— What the task requires —
Retyping each entry exactly is the whole task.

— Record set —
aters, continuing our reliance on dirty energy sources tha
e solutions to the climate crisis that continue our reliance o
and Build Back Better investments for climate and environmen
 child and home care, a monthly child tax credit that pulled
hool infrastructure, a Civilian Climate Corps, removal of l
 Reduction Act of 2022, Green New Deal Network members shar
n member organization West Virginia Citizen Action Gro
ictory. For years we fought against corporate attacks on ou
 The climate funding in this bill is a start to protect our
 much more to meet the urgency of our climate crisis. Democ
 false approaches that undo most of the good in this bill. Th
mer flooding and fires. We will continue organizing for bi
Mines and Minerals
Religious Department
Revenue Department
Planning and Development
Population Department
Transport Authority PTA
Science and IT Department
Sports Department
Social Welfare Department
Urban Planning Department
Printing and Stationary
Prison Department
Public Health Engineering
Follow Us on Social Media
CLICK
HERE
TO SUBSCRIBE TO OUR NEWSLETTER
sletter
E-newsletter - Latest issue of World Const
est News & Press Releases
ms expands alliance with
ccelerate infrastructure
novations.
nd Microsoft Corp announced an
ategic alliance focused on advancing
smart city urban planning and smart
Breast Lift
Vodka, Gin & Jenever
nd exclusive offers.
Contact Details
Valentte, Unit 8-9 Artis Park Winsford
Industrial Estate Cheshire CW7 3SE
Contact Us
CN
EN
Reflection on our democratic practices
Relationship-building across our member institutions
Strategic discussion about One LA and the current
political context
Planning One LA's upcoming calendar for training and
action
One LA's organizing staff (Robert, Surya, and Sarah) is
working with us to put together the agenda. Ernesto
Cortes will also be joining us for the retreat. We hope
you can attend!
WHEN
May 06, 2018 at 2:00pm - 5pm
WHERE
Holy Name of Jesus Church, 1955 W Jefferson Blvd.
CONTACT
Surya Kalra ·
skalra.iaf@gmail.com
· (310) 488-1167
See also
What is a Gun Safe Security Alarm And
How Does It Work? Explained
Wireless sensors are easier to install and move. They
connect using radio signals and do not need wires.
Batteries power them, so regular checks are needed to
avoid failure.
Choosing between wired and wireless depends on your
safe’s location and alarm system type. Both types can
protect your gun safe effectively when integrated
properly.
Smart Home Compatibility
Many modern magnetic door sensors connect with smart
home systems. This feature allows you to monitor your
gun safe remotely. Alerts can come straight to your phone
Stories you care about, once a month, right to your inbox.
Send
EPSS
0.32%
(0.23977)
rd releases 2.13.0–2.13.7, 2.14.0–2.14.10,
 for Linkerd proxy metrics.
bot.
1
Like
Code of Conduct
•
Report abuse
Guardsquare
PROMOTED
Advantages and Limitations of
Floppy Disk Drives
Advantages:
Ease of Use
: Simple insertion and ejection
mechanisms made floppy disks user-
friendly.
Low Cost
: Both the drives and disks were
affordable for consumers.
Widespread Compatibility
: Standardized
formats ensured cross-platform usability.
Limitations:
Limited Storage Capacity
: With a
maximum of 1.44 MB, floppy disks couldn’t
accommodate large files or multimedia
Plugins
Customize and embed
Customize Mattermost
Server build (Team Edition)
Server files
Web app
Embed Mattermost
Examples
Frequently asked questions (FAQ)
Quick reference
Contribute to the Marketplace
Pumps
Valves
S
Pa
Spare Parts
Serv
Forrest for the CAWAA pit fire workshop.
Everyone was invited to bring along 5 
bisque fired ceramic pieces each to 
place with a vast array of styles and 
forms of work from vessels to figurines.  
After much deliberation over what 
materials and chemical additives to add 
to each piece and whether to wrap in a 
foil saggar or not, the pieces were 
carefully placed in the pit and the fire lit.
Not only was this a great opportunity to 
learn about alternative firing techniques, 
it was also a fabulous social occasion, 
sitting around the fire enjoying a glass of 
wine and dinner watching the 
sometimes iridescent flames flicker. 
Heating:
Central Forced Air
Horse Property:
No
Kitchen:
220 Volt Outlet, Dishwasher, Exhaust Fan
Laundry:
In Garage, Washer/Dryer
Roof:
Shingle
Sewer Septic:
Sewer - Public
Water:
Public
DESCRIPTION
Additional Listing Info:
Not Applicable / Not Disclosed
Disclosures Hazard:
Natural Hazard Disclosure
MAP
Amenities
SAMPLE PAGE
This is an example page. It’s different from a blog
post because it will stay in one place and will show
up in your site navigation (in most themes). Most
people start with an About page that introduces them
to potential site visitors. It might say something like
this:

— Response for this exercise —
aters, continuing our reliance on dirty energy sources tha
e solutions to the climate crisis that continue our reliance o
and Build Back Better investments for climate and environmen
 child and home care, a monthly child tax credit that pulled
hool infrastructure, a Civilian Climate Corps, removal of l
 Reduction Act of 2022, Green New Deal Network members shar
n member organization West Virginia Citizen Action Gro
ictory. For years we fought against corporate attacks on ou
 The climate funding in this bill is a start to protect our
 much more to meet the urgency of our climate crisis. Democ
 false approaches that undo most of the good in this bill. Th
mer flooding and fires. We will continue organizing for bi
Mines and Minerals
Religious Department
Revenue Department
Planning and Development
Population Department
Transport Authority PTA
Science and IT Department
Sports Department
Social Welfare Department
Urban Planning Department
Printing and Stationary
Prison Department
Public Health Engineering
Follow Us on Social Media
CLICK
HERE
TO SUBSCRIBE TO OUR NEWSLETTER
sletter
E-newsletter - Latest issue of World Const
est News & Press Releases
ms expands alliance with
ccelerate infrastructure
novations.
nd Microsoft Corp announced an
ategic alliance focused on advancing
smart city urban planning and smart
Breast Lift
Vodka, Gin & Jenever
nd exclusive offers.
Contact Details
Valentte, Unit 8-9 Artis Park Winsford
Industrial Estate Cheshire CW7 3SE
Contact Us
CN
EN
Reflection on our democratic practices
Relationship-building across our member institutions
Strategic discussion about One LA and the current
political context
Planning One LA's upcoming calendar for training and
action
One LA's organizing staff (Robert, Surya, and Sarah) is
working with us to put together the agenda. Ernesto
Cortes will also be joining us for the retreat. We hope
you can attend!
WHEN
May 06, 2018 at 2:00pm - 5pm
WHERE
Holy Name of Jesus Church, 1955 W Jefferson Blvd.
CONTACT
Surya Kalra ·
skalra.iaf@gmail.com
· (310) 488-1167
See also
What is a Gun Safe Security Alarm And
How Does It Work? Explained
Wireless sensors are easier to install and move. They
connect using radio signals and do not need wires.
Batteries power them, so regular checks are needed to
avoid failure.
Choosing between wired and wireless depends on your
safe’s location and alarm system type. Both types can
protect your gun safe effectively when integrated
properly.
Smart Home Compatibility
Many modern magnetic door sensors connect with smart
home systems. This feature allows you to monitor your
gun safe remotely. Alerts can come straight to your phone
Stories you care about, once a month, right to your inbox.
Send
EPSS
0.32%
(0.23977)
rd releases 2.13.0–2.13.7, 2.14.0–2.14.10,
 for Linkerd proxy metrics.
bot.
1
Like
Code of Conduct
•
Report abuse
Guardsquare
PROMOTED
Advantages and Limitations of
Floppy Disk Drives
Advantages:
Ease of Use
: Simple insertion and ejection
mechanisms made floppy disks user-
friendly.
Low Cost
: Both the drives and disks were
affordable for consumers.
Widespread Compatibility
: Standardized
formats ensured cross-platform usability.
Limitations:
Limited Storage Capacity
: With a
maximum of 1.44 MB, floppy disks couldn’t
accommodate large files or multimedia
Plugins
Customize and embed
Customize Mattermost
Server build (Team Edition)
Server files
Web app
Embed Mattermost
Examples
Frequently asked questions (FAQ)
Quick reference
Contribute to the Marketplace
Pumps
Valves
S
Pa
Spare Parts
Serv
Forrest for the CAWAA pit fire workshop.
Everyone was invited to bring along 5 
bisque fired ceramic pieces each to 
place with a vast array of styles and 
forms of work from vessels to figurines.  
After much deliberation over what 
materials and chemical additives to add 
to each piece and whether to wrap in a 
foil saggar or not, the pieces were 
carefully placed in the pit and the fire lit.
Not only was this a great opportunity to 
learn about alternative firing techniques, 
it was also a fabulous social occasion, 
sitting around the fire enjoying a glass of 
wine and dinner watching the 
sometimes iridescent flames flicker. 
Heating:
Central Forced Air
Horse Property:
No
Kitchen:
220 Volt Outlet, Dishwasher, Exhaust Fan
Laundry:
In Garage, Washer/Dryer
Roof:
Shingle
Sewer Septic:
Sewer - Public
Water:
Public
DESCRIPTION
Additional Listing Info:
Not Applicable / Not Disclosed
Disclosures Hazard:
Natural Hazard Disclosure
MAP
Amenities
SAMPLE PAGE
This is an example page. It’s different from a blog
post because it will stay in one place and will show
up in your site navigation (in most themes). Most
people start with an About page that introduces them
to potential site visitors. It might say something like
this:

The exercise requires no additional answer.